What is being asked —
Copy every record exactly as it stands. Leave the pictures out.

Transcribed page contents —
──────────

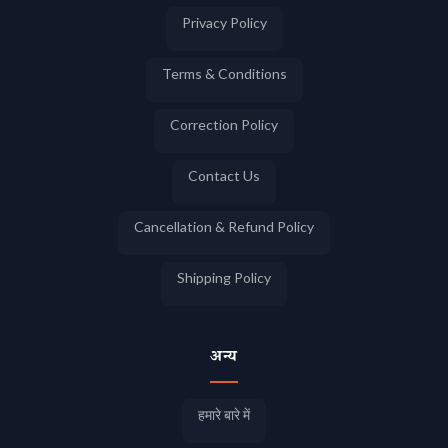
Privacy Policy
Terms & Conditions
Correction Policy
Contact Us
Cancellation & Refund Policy
Shipping Policy
अन्य
हमारे बारे में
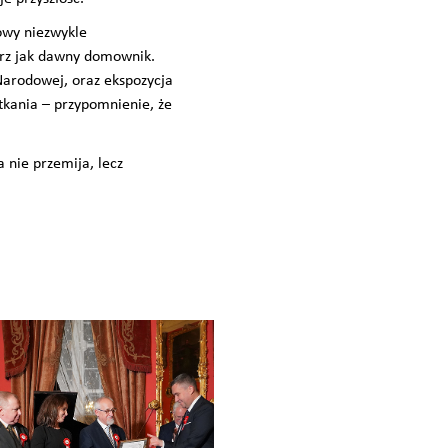
nowy niezwykle
trz jak dawny domownik.
Narodowej, oraz ekspozycja
tkania – przypomnienie, że
 nie przemija, lecz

──────────

Written solution —
Privacy Policy
Terms & Conditions
Correction Policy
Contact Us
Cancellation & Refund Policy
Shipping Policy
अन्य
हमारे बारे में
nowy niezwykle
trz jak dawny domownik.
Narodowej, oraz ekspozycja
tkania – przypomnienie, że
 nie przemija, lecz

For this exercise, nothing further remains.